The Government’s White Paper on the future of the BBC has been issued and says it will provide the BBC long term stability and a strong foundation for it to continue to inform, educate and entertain the entire British public.
The new charter will run for 11 years to separate it from the political cycle. It’ll be under a new unitary board of 12 – 14 members with the BBC being responsible for appointing at least half of them. Ofcom will become the external independent regulator, as recommended by an independent review.
The Government expects the BBC to support the transition from analogue to digital radio and to strengthen its partnerships with commercial radio and industry stakeholders. A decision on the digital switchover is likely to be taken at some point during the next charter period and the Government would expect that the BBC completes the final phase of its national DAB network so coverage is equal to that of FM.

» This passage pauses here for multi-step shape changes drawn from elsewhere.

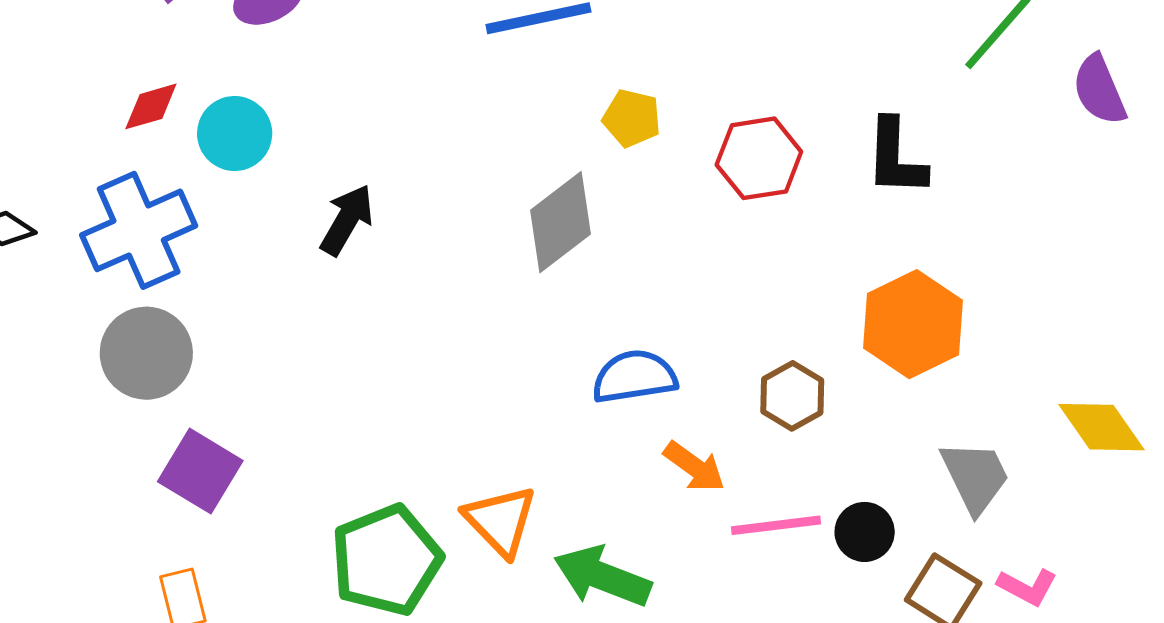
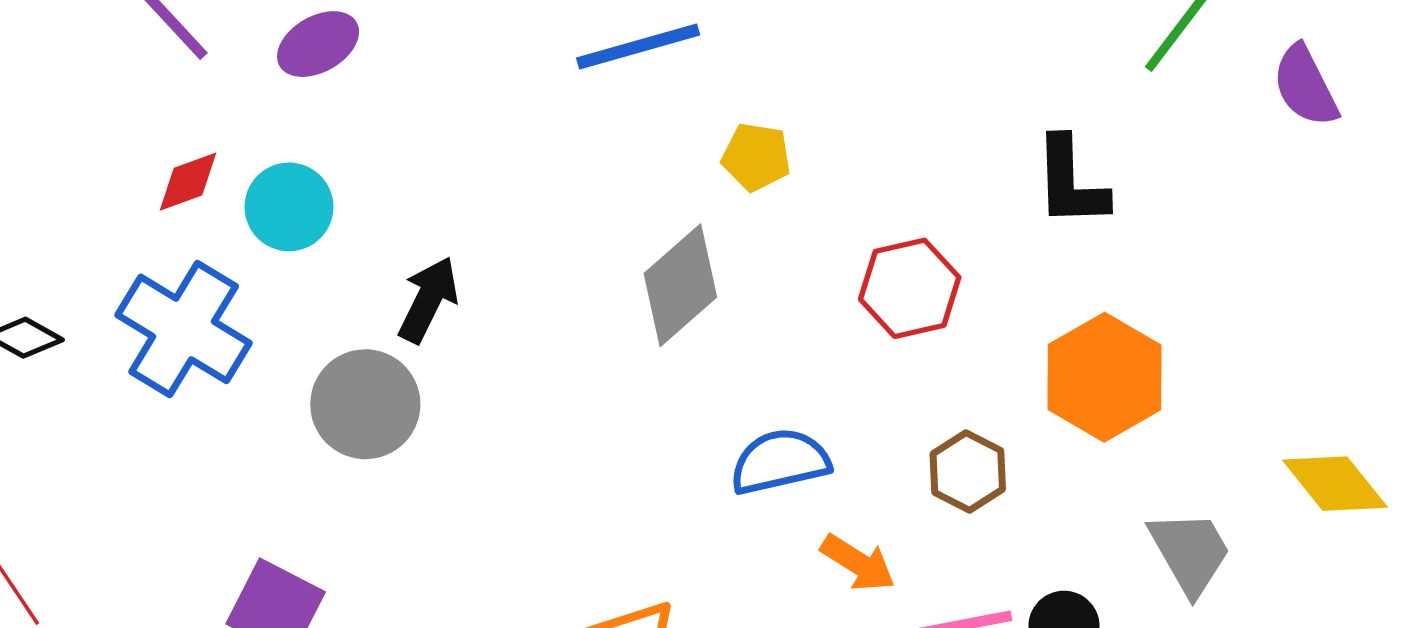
red hexagon: (759, 158) -> (910, 288), moved
blue cross: (139, 230) -> (184, 329), turned -31
gray circle: (146, 353) -> (365, 404), moved

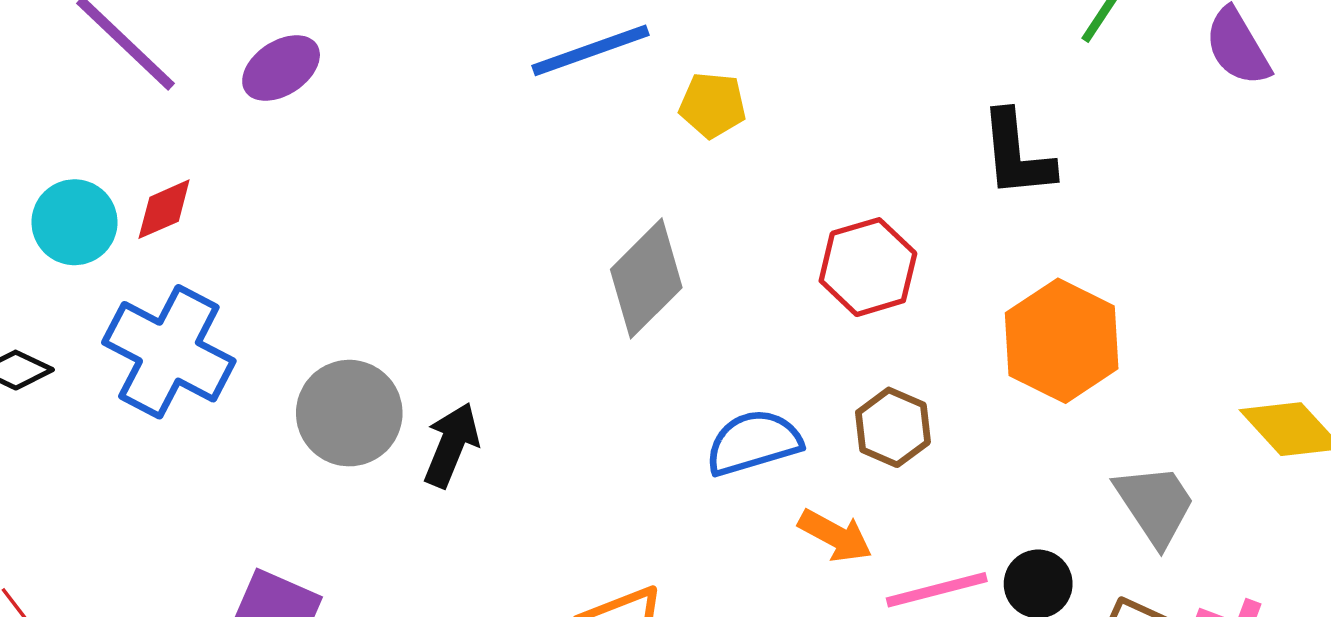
yellow pentagon: (756, 157) -> (713, 105), moved
cyan circle: (289, 207) -> (74, 222), moved
black arrow: (428, 300) -> (451, 445), moved
brown hexagon: (968, 472) -> (893, 427), moved

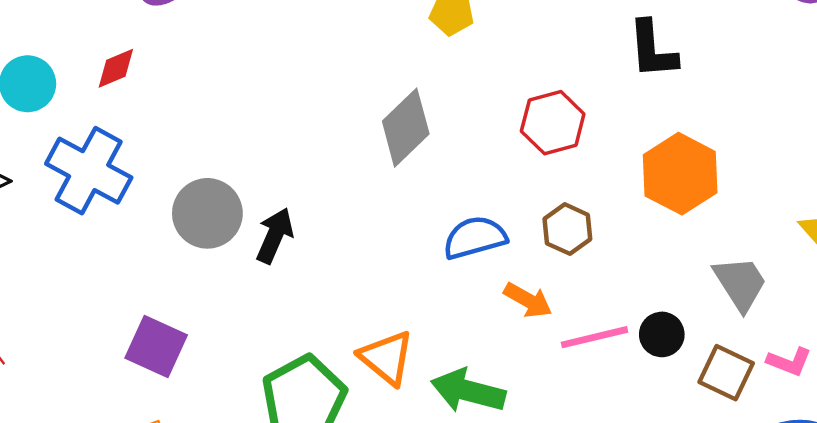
red diamond: (164, 209) -> (116, 68), moved

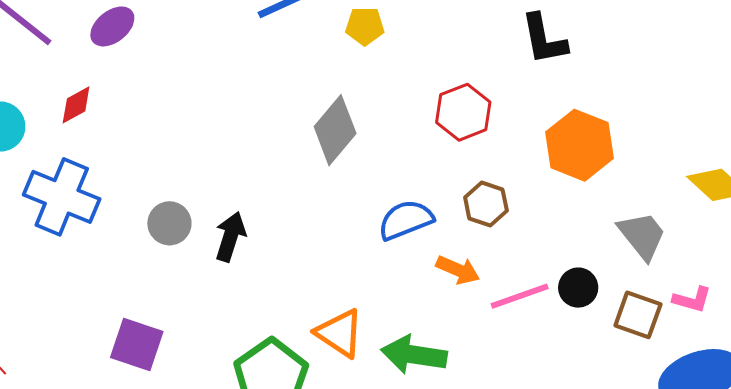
gray circle: (207, 213) -> (169, 223), size x0.7

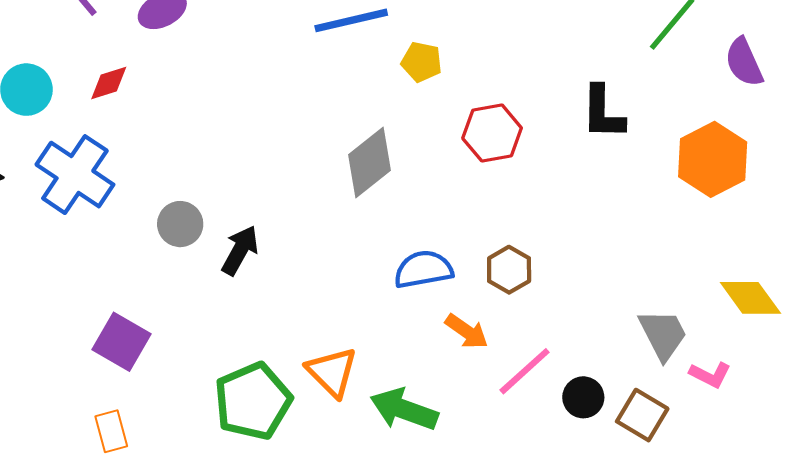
red hexagon: (463, 112) -> (492, 133), moved
orange hexagon: (579, 145) -> (713, 159), moved
black circle: (578, 288) -> (583, 397), moved
pink line: (520, 296) -> (525, 371), turned -34
pink L-shape: (692, 300) -> (710, 375), moved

BBC Nations services in Scotland, Wales and Northern Ireland DAB coverage should also match FM coverage. Appropriate enhancements should also be made to its local DAB coverage in England. There will also need to be arrangements with third party organisations, as appropriate, to support the most vulnerable listeners at risk of losing BBC radio services after a switchover.
There’s a new partnership with local news providers, which builds on proposals set out last September. This is intended to support local democracy and includes 150 additional local news journalists.
The licence fee is to remain but will increase in line with inflation for 5 years from 2017/18. The charter will also allow the BBC to pilot some elements of subscription in addition to their current services.